PROBLEM DETAILS: All of the data that follows should be retyped exactly as it appears.

--- THE INPUT ---

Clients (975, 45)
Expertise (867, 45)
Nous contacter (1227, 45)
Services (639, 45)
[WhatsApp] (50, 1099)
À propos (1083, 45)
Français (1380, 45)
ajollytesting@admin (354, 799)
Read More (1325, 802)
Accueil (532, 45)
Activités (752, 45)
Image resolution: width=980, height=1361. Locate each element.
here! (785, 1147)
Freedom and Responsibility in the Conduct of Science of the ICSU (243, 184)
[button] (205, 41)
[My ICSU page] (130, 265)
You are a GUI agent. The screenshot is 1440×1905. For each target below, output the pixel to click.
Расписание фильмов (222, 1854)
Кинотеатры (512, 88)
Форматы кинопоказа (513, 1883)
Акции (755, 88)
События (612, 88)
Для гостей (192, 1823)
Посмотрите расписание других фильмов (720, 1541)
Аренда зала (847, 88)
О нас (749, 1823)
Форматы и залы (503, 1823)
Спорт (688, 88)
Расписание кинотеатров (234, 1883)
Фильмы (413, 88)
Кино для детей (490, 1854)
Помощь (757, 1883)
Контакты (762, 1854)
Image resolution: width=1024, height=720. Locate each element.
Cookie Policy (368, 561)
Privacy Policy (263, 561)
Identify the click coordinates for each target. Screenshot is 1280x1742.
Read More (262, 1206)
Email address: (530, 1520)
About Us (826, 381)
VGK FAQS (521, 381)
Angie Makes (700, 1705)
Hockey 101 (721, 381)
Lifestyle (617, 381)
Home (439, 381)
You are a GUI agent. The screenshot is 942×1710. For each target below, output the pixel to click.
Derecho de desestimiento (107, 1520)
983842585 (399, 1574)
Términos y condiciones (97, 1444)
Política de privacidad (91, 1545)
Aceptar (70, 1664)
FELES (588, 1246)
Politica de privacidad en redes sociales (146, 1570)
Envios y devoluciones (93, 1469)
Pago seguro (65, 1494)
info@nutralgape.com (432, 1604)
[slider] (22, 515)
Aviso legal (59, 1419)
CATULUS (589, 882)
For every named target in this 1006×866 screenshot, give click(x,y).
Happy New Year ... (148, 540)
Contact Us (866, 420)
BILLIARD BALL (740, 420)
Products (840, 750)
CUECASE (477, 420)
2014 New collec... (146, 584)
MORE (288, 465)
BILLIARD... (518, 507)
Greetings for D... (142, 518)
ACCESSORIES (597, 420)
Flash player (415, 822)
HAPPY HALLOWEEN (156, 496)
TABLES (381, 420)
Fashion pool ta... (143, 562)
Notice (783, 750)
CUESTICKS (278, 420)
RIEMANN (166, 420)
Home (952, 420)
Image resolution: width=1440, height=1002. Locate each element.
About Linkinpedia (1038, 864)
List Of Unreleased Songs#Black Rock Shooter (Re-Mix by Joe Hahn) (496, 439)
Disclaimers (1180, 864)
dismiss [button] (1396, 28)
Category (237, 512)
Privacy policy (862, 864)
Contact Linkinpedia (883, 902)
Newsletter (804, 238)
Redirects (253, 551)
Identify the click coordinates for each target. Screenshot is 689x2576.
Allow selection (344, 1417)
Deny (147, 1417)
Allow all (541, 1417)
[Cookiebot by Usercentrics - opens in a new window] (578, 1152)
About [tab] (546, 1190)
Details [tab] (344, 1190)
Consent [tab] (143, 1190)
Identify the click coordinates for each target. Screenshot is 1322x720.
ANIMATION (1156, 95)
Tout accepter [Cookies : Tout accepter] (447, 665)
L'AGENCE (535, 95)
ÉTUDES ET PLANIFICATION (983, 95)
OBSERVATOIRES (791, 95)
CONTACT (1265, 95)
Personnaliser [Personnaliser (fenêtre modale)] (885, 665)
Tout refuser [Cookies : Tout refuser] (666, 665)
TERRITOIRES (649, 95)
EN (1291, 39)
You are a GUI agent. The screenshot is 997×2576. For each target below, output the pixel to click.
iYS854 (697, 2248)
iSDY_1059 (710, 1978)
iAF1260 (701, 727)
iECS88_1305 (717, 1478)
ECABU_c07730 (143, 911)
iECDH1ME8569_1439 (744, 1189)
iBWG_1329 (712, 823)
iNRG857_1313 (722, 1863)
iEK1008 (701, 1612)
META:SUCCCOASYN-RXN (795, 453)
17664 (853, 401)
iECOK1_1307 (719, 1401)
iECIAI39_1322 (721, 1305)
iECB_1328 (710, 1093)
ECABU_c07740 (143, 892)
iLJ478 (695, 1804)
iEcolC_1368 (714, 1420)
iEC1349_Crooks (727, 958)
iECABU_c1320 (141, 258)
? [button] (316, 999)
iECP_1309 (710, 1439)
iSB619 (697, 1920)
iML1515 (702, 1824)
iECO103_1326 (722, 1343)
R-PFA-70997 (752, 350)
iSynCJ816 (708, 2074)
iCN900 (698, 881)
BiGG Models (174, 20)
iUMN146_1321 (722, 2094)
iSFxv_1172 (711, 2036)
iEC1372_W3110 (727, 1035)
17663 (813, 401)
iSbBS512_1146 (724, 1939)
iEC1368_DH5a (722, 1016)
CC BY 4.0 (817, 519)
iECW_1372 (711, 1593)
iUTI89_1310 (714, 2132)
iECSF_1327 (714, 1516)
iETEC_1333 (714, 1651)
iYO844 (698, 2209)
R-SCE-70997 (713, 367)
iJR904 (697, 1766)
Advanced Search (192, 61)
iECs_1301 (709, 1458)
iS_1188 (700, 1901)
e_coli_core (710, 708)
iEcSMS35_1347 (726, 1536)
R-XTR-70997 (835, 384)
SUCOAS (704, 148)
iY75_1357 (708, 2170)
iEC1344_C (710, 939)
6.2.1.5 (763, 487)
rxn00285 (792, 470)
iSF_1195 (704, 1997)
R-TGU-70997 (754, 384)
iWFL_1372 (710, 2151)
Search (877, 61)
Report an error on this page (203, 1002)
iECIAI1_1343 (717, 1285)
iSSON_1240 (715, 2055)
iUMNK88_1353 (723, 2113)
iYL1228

---

ANSWER SPACE:
Clients (975, 45)
Expertise (867, 45)
Nous contacter (1227, 45)
Services (639, 45)
[WhatsApp] (50, 1099)
À propos (1083, 45)
Français (1380, 45)
ajollytesting@admin (354, 799)
Read More (1325, 802)
Accueil (532, 45)
Activités (752, 45)
Image resolution: width=980, height=1361. Locate each element.
here! (785, 1147)
Freedom and Responsibility in the Conduct of Science of the ICSU (243, 184)
[button] (205, 41)
[My ICSU page] (130, 265)
You are a GUI agent. The screenshot is 1440×1905. For each target below, output the pixel to click.
Расписание фильмов (222, 1854)
Кинотеатры (512, 88)
Форматы кинопоказа (513, 1883)
Акции (755, 88)
События (612, 88)
Для гостей (192, 1823)
Посмотрите расписание других фильмов (720, 1541)
Аренда зала (847, 88)
О нас (749, 1823)
Форматы и залы (503, 1823)
Спорт (688, 88)
Расписание кинотеатров (234, 1883)
Фильмы (413, 88)
Кино для детей (490, 1854)
Помощь (757, 1883)
Контакты (762, 1854)
Image resolution: width=1024, height=720. Locate each element.
Cookie Policy (368, 561)
Privacy Policy (263, 561)
Identify the click coordinates for each target. Screenshot is 1280x1742.
Read More (262, 1206)
Email address: (530, 1520)
About Us (826, 381)
VGK FAQS (521, 381)
Angie Makes (700, 1705)
Hockey 101 (721, 381)
Lifestyle (617, 381)
Home (439, 381)
You are a GUI agent. The screenshot is 942×1710. For each target below, output the pixel to click.
Derecho de desestimiento (107, 1520)
983842585 (399, 1574)
Términos y condiciones (97, 1444)
Política de privacidad (91, 1545)
Aceptar (70, 1664)
FELES (588, 1246)
Politica de privacidad en redes sociales (146, 1570)
Envios y devoluciones (93, 1469)
Pago seguro (65, 1494)
info@nutralgape.com (432, 1604)
[slider] (22, 515)
Aviso legal (59, 1419)
CATULUS (589, 882)
For every named target in this 1006×866 screenshot, give click(x,y).
Happy New Year ... (148, 540)
Contact Us (866, 420)
BILLIARD BALL (740, 420)
Products (840, 750)
CUECASE (477, 420)
2014 New collec... (146, 584)
MORE (288, 465)
BILLIARD... (518, 507)
Greetings for D... (142, 518)
ACCESSORIES (597, 420)
Flash player (415, 822)
HAPPY HALLOWEEN (156, 496)
TABLES (381, 420)
Fashion pool ta... (143, 562)
Notice (783, 750)
CUESTICKS (278, 420)
RIEMANN (166, 420)
Home (952, 420)
Image resolution: width=1440, height=1002. Locate each element.
About Linkinpedia (1038, 864)
List Of Unreleased Songs#Black Rock Shooter (Re-Mix by Joe Hahn) (496, 439)
Disclaimers (1180, 864)
dismiss [button] (1396, 28)
Category (237, 512)
Privacy policy (862, 864)
Contact Linkinpedia (883, 902)
Newsletter (804, 238)
Redirects (253, 551)
Identify the click coordinates for each target. Screenshot is 689x2576.
Allow selection (344, 1417)
Deny (147, 1417)
Allow all (541, 1417)
[Cookiebot by Usercentrics - opens in a new window] (578, 1152)
About [tab] (546, 1190)
Details [tab] (344, 1190)
Consent [tab] (143, 1190)
Identify the click coordinates for each target. Screenshot is 1322x720.
ANIMATION (1156, 95)
Tout accepter [Cookies : Tout accepter] (447, 665)
L'AGENCE (535, 95)
ÉTUDES ET PLANIFICATION (983, 95)
OBSERVATOIRES (791, 95)
CONTACT (1265, 95)
Personnaliser [Personnaliser (fenêtre modale)] (885, 665)
Tout refuser [Cookies : Tout refuser] (666, 665)
TERRITOIRES (649, 95)
EN (1291, 39)
You are a GUI agent. The screenshot is 997×2576. For each target below, output the pixel to click.
iYS854 (697, 2248)
iSDY_1059 (710, 1978)
iAF1260 (701, 727)
iECS88_1305 (717, 1478)
ECABU_c07730 (143, 911)
iECDH1ME8569_1439 (744, 1189)
iBWG_1329 (712, 823)
iNRG857_1313 (722, 1863)
iEK1008 (701, 1612)
META:SUCCCOASYN-RXN (795, 453)
17664 (853, 401)
iECOK1_1307 (719, 1401)
iECIAI39_1322 (721, 1305)
iECB_1328 (710, 1093)
ECABU_c07740 (143, 892)
iLJ478 (695, 1804)
iEcolC_1368 (714, 1420)
iEC1349_Crooks (727, 958)
iECABU_c1320 (141, 258)
? [button] (316, 999)
iECP_1309 (710, 1439)
iSB619 (697, 1920)
iML1515 (702, 1824)
iECO103_1326 (722, 1343)
R-PFA-70997 (752, 350)
iSynCJ816 (708, 2074)
iCN900 (698, 881)
BiGG Models (174, 20)
iUMN146_1321 (722, 2094)
iSFxv_1172 (711, 2036)
iEC1372_W3110 (727, 1035)
17663 (813, 401)
iSbBS512_1146 (724, 1939)
iEC1368_DH5a (722, 1016)
CC BY 4.0 (817, 519)
iECW_1372 (711, 1593)
iUTI89_1310 (714, 2132)
iECSF_1327 (714, 1516)
iETEC_1333 (714, 1651)
iYO844 (698, 2209)
R-SCE-70997 (713, 367)
iJR904 (697, 1766)
Advanced Search (192, 61)
iECs_1301 (709, 1458)
iS_1188 (700, 1901)
e_coli_core (710, 708)
iEcSMS35_1347 (726, 1536)
R-XTR-70997 (835, 384)
SUCOAS (704, 148)
iY75_1357 (708, 2170)
iEC1344_C (710, 939)
6.2.1.5 (763, 487)
rxn00285 (792, 470)
iSF_1195 (704, 1997)
R-TGU-70997 (754, 384)
iWFL_1372 (710, 2151)
Search (877, 61)
Report an error on this page (203, 1002)
iECIAI1_1343 (717, 1285)
iSSON_1240 (715, 2055)
iUMNK88_1353 (723, 2113)
iYL1228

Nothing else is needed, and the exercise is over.